The death toll from wildfires in Northern California has risen to 77, with thousands left homeless from the deadliest blaze to hit the US state in a century.
“One human remain was located today,” raising the toll by one in the so-called Camp Fire which broke out 10 days ago in northern California, a statement from the Butte County Sheriff said on Sunday.
Hundreds of rescue workers sifted through the rubble in the affected areas on Sunday, amid concerns that rain in the weather forecast could complicate search efforts, while also bringing some relief to firefighters.
Northern California’s Camp Fire has destroyed nearly 10,000 homes and torched 233 square miles (603 square kilometres), and 993 names remain on a list of of people unaccounted for.
The blaze ignited on November 8 was 65 percent contained on Sunday.
Rain is forecast for the area this week, potentially helping douse the flames, but raising the risk of floods and mudslides that will swell the misery of 46,000 people under evacuation orders.
US President Donald Trump toured the area on Saturday and also visited Southern California, where firefighters were making progress on a wildfire that tore through communities west of Los Angeles from Thousand Oaks to Malibu, killing three people.
“We’ve never seen anything like this in California, we’ve never seen anything like this yet. It’s like total devastation,” Trump said as he stood amid the ruins of Paradise, which has a population of about 26,000.
He met state officials, who have been critical of him, and pledged federal assistance for Californians.
In Paradise, at a makeshift camp, shell-shocked families took stock of their losses.

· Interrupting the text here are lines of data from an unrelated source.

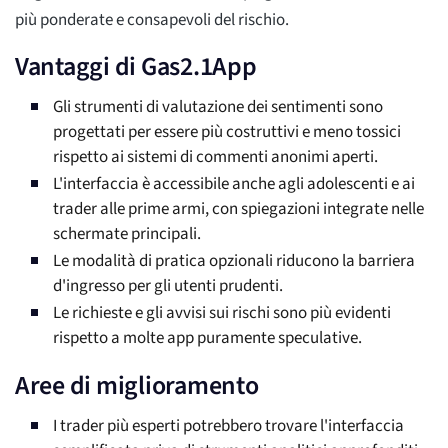
più ponderate e consapevoli del rischio.
Vantaggi di Gas2.1App
Gli strumenti di valutazione dei sentimenti sono
progettati per essere più costruttivi e meno tossici
rispetto ai sistemi di commenti anonimi aperti.
L'interfaccia è accessibile anche agli adolescenti e ai
trader alle prime armi, con spiegazioni integrate nelle
schermate principali.
Le modalità di pratica opzionali riducono la barriera
d'ingresso per gli utenti prudenti.
Le richieste e gli avvisi sui rischi sono più evidenti
rispetto a molte app puramente speculative.
Aree di miglioramento
I trader più esperti potrebbero trovare l'interfaccia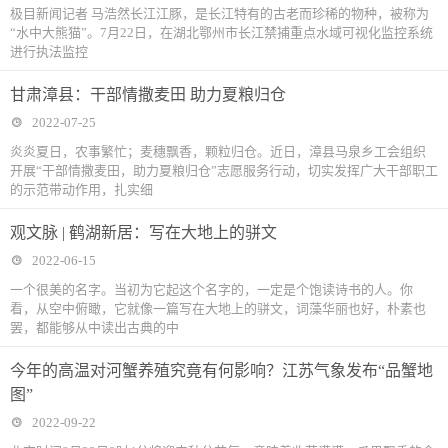
极目新闻记者 马浩然长江江豚，是长江特有的古老而珍稀的物种，被称为
“水中大熊猫”。7月22日，在湖北鄂州市长江禁捕重点水域可视化监控系统
进行执法监控
甘肃漳县：干部情撒麦田 助力夏粮归仓
2022-07-25
炎炎夏日，农事繁忙；麦穗飘香，颗粒归仓。近日，漳县马泉乡工会组织
开展“干部情撒麦田，助力夏粮归仓”志愿服务行动，切实发挥广大干部职工
的示范带动作用，扎实细
观文脉 | 鹤湖新居：写在大地上的骈文
2022-06-15
一个很美的名字。当初为它起这个名字的，一定是个饱读诗书的人。你
看，从空中俯瞰，它就像一篇写在大地上的骈文，词藻华丽也好，朴素也
罢，都能够从中读出古典的中
今年的高温对河蟹养殖究竟有何影响？江苏气象发布“品蟹地
图”
2022-09-22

Amy Bravo-Robertson and her family were among the 50,000 who were forced to flee their homes as the wildfires closed in around them. Her trailer home and place of employment were destroyed.
“A million things are going through my head. We are just trying to figure out where we are going and what we are doing,” she told Al Jazeera.
Trump, downplaying the role of a changing climate in fuelling the fires, said the management and maintenance of forest lands will be the focus moving forward and announced $500m for that effort in the Farm Bill.
“I want a great climate,” he said. “We’re going to have that and we’re going to have forests that are very safe because we can’t go through this every year.”
Butte County Sheriff Kory Honea expressed hope that Trump’s visit would help with recovery, saying the tour by the Republican president and California’s Democratic leaders “signals a spirit of cooperation here that ultimately benefit this community and get us on a path toward recovery.”